Frank Schaeffer: It seems to me that America has not become more secular. Rather the evangelical majority – and most statistics point to it being the single largest identifiable voting block – has been behaving in ways that mark its behavior as more secular. For instance, look at divorce statistics and you’ll discover the fact that in bastions of evangelical “conservatism” behavior does not match rhetoric.

Exacerbating the confusion between secular and the religious is the fact that American evangelicals maintain their persuasive force by portraying themselves as a minority in opposition to the rest of society. Call this the psychology of “victimhood.” The apparent “secularization” of religious arguments in the public sphere can be understood as part of a rhetorical strategy to be “with it.” In other words the strategy is to use secular “tools” like elements of pop culture in order to communicate a gospel message.

Thus evangelicals themselves have become part of the status quo and reduce their religious voice in favor of winning elections. For instance, in her excellent book “Making Chastity Sexy,” evangelical author Christine Gardner argues that by using the techniques of pop-culture in the sexual abstinence movement aimed at teenagers, the movement uses secular techniques in a way that undermines the ancient Christian virtue of asceticism and instead promotes a selfish message of making sexual experiences even better by waiting for marriage. This is an argument that plays into a secular ethos of individualism trumping sacrifice. 

Cotto: One of the gravest concerns you have cited with modern Christianity is the rise of fundamentalism. How is radicalism poised to impact the Christian community during the years ahead?

Schaeffer: Fundamentalism as a religious movement doesn’t bother me. What bothers me is cruelty of one human being to another, be that the stoning to death of a woman who is accused of having been raped in a country like Pakistan, or the exclusion of gay Americans in the name of the gospel here. Of course it’s all a matter of degree, but there are plenty of fundamentalists, for instance my mother, Edith Schaeffer, who I write about in my book “Sex Mom And God,” who treat people with loving dignity no matter what labels are attached to them.
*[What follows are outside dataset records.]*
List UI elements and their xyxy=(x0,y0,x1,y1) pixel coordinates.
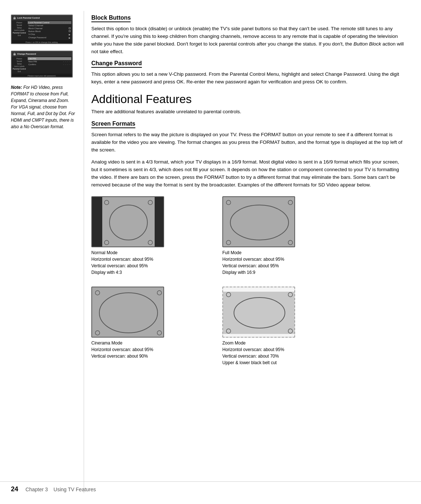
page-number: 24 xyxy=(11,485,18,493)
note-section: Note: For HD Video, press FORMAT to choo… xyxy=(11,84,76,130)
nav-picture: Picture xyxy=(16,21,22,24)
format-zoom-line2: Vertical overscan: about 70% xyxy=(222,353,339,359)
page-footer: 24 Chapter 3 Using TV Features xyxy=(0,481,421,497)
left-sidebar: Lock Parental Control Picture Sound Setu… xyxy=(0,11,84,493)
note-bold-label: Note: xyxy=(11,85,22,90)
svg-rect-3 xyxy=(92,197,102,247)
footer-chapter: Chapter 3 Using TV Features xyxy=(25,487,96,492)
additional-features-intro: There are additional features available … xyxy=(91,108,406,116)
screen-formats-text1: Screen format refers to the way the pict… xyxy=(91,131,406,154)
format-cinerama: Cinerama Mode Horizontol overscan: about… xyxy=(91,287,208,366)
note-text: For HD Video, press FORMAT to choose fro… xyxy=(11,85,75,129)
menu-item-change-password: Change Password ▶ xyxy=(28,36,71,39)
format-normal-line3: Display with 4:3 xyxy=(91,269,208,276)
nav2-sound: Sound xyxy=(17,60,22,62)
format-zoom-title: Zoom Mode xyxy=(222,340,339,346)
format-diagram-full xyxy=(222,196,295,247)
format-full: Full Mode Horizontol overscan: about 95%… xyxy=(222,196,339,276)
tv-screen2-footer: Please input your old password. xyxy=(12,75,72,77)
menu-item-button-block: Button Block xyxy=(28,30,71,33)
screen-formats-heading: Screen Formats xyxy=(91,121,406,128)
menu-new-pin: New PIN - - - - xyxy=(28,60,71,63)
format-normal-title: Normal Mode xyxy=(91,249,208,256)
nav-sound: Sound xyxy=(17,24,22,26)
format-full-line1: Horizontol overscan: about 95% xyxy=(222,256,339,263)
format-zoom-line3: Upper & lower black belt cut xyxy=(222,359,339,366)
format-cinerama-label: Cinerama Mode Horizontol overscan: about… xyxy=(91,340,208,359)
block-buttons-text: Select this option to block (disable) or… xyxy=(91,25,406,56)
tv-screen-1: Lock Parental Control Picture Sound Setu… xyxy=(11,15,76,44)
format-cinerama-line1: Horizontol overscan: about 95% xyxy=(91,346,208,353)
svg-rect-24 xyxy=(223,287,295,292)
additional-features-heading: Additional Features xyxy=(91,92,406,106)
block-buttons-heading: Block Buttons xyxy=(91,15,406,22)
nav2-list-labels: List & Labels xyxy=(14,65,25,67)
nav2-parental: Parental Control xyxy=(13,68,26,70)
tv-screen2-title: Change Password xyxy=(17,53,36,55)
change-password-text: This option allows you to set a new V-Ch… xyxy=(91,71,406,86)
nav-parental: Parental Control xyxy=(13,32,26,34)
format-normal-label: Normal Mode Horizontol overscan: about 9… xyxy=(91,249,208,276)
button-block-italic: Button Block xyxy=(353,41,381,47)
format-zoom-line1: Horizontol overscan: about 95% xyxy=(222,346,339,353)
svg-rect-17 xyxy=(92,287,164,338)
menu-item-select-channel: Select Channel xyxy=(28,24,71,27)
format-cinerama-title: Cinerama Mode xyxy=(91,340,208,346)
menu-item-block-channel: Block Channel xyxy=(28,27,71,30)
format-diagram-zoom xyxy=(222,287,295,338)
nav2-exit: Exit xyxy=(18,70,21,72)
format-full-title: Full Mode xyxy=(222,249,339,256)
tv-screen1-footer: Press > or OK to change this setting. xyxy=(12,41,72,43)
format-full-line3: Display with 16:9 xyxy=(222,269,339,276)
svg-rect-25 xyxy=(223,334,295,338)
format-zoom: Zoom Mode Horizontol overscan: about 95%… xyxy=(222,287,339,366)
svg-rect-0 xyxy=(13,17,16,19)
format-full-label: Full Mode Horizontol overscan: about 95%… xyxy=(222,249,339,276)
format-full-line2: Vertical overscan: about 95% xyxy=(222,263,339,269)
nav-list-labels: List & Labels xyxy=(14,29,25,31)
lock-icon-2 xyxy=(13,52,16,56)
screen-formats-text2: Analog video is sent in a 4/3 format, wh… xyxy=(91,158,406,189)
tv-screen1-title: Lock Parental Control xyxy=(17,17,40,19)
format-diagrams: Normal Mode Horizontol overscan: about 9… xyxy=(91,196,339,366)
format-normal: Normal Mode Horizontol overscan: about 9… xyxy=(91,196,208,276)
menu-item-lock: Lock Parental Control - - - - xyxy=(28,21,71,24)
format-normal-line2: Vertical overscan: about 95% xyxy=(91,263,208,269)
chapter-section: Using TV Features xyxy=(53,487,96,492)
svg-rect-1 xyxy=(13,54,16,55)
format-zoom-label: Zoom Mode Horizontol overscan: about 95%… xyxy=(222,340,339,366)
lock-icon xyxy=(13,16,16,20)
menu-old-pin: Old PIN - - - - xyxy=(28,57,71,60)
nav2-setup: Setup xyxy=(17,63,21,65)
format-diagram-normal xyxy=(91,196,164,247)
format-diagram-cinerama xyxy=(91,287,164,338)
format-cinerama-line2: Vertical overscan: about 90% xyxy=(91,353,208,359)
format-normal-line1: Horizontol overscan: about 95% xyxy=(91,256,208,263)
menu-item-vchip: V-Chip ▶ xyxy=(28,33,71,36)
nav-exit: Exit xyxy=(18,34,21,36)
nav2-picture: Picture xyxy=(16,58,22,60)
nav-setup: Setup xyxy=(17,27,21,29)
menu-confirm: Confirm - - - - xyxy=(28,63,71,66)
svg-rect-4 xyxy=(155,197,164,247)
tv-screen-2: Change Password Picture Sound Setup List… xyxy=(11,51,76,78)
change-password-heading: Change Password xyxy=(91,60,406,68)
main-content: Block Buttons Select this option to bloc… xyxy=(84,11,421,493)
chapter-label: Chapter 3 xyxy=(25,487,48,492)
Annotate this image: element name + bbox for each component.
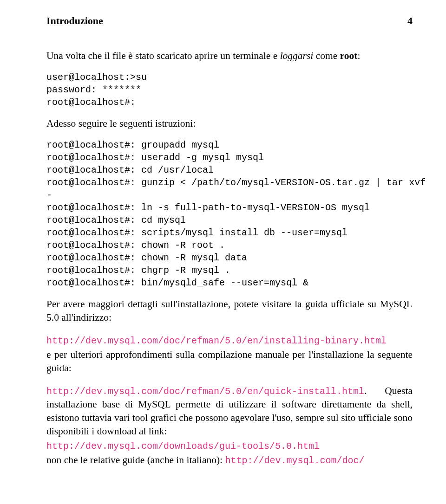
link-doc[interactable]: http://dev.mysql.com/doc/ — [225, 455, 364, 466]
paragraph-details: Per avere maggiori dettagli sull'install… — [46, 297, 413, 324]
link-gui-tools[interactable]: http://dev.mysql.com/downloads/gui-tools… — [46, 441, 320, 452]
paragraph-guides: non che le relative guide (anche in ital… — [46, 453, 413, 467]
page-header: Introduzione 4 — [46, 14, 413, 28]
text: non che le relative guide (anche in ital… — [46, 454, 225, 465]
text: come — [313, 50, 340, 61]
paragraph-link2-block: http://dev.mysql.com/doc/refman/5.0/en/q… — [46, 384, 413, 438]
code-block-login: user@localhost:>su password: ******* roo… — [46, 71, 413, 109]
paragraph-link1: http://dev.mysql.com/doc/refman/5.0/en/i… — [46, 334, 413, 347]
text: : — [357, 50, 360, 61]
paragraph-link3: http://dev.mysql.com/downloads/gui-tools… — [46, 439, 413, 452]
code-block-setup: root@localhost#: groupadd mysql root@loc… — [46, 139, 413, 289]
page-content: Introduzione 4 Una volta che il file è s… — [0, 0, 446, 504]
paragraph-instructions: Adesso seguire le seguenti istruzioni: — [46, 117, 413, 130]
paragraph-compile: e per ulteriori approfondimenti sulla co… — [46, 348, 413, 375]
paragraph-intro: Una volta che il file è stato scaricato … — [46, 49, 413, 63]
link-quick-install[interactable]: http://dev.mysql.com/doc/refman/5.0/en/q… — [46, 386, 364, 397]
text-bold: root — [340, 50, 358, 61]
text-italic: loggarsi — [280, 50, 314, 61]
link-installing-binary[interactable]: http://dev.mysql.com/doc/refman/5.0/en/i… — [46, 336, 387, 346]
text: Una volta che il file è stato scaricato … — [46, 50, 280, 61]
page-number: 4 — [407, 14, 413, 28]
section-title: Introduzione — [46, 14, 103, 28]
In that sense you have to divide so-called fundamentalism into two camps: Those who practice what they preach to the exclusion of human feeling and empathy and thus are unduly harsh, and those who are, as I put it in my book about my mother, “better than their theology.”

But the real problem with fundamentalism today is that it is no longer fundamentalist in the sense that its primary concern seems to be more along the lines of conservative American politics than along the lines of the gospel. For instance, where does one find an argument for “American exceptionalism” in the gospel? And since when is “free enterprise” taught in Scripture? To some extent I happen to believe in both, but at least up till now have not confused that patriotic American belief – as the proud father of a US Marine by the way – with the Gospel call to humility, compassion and sacrifice.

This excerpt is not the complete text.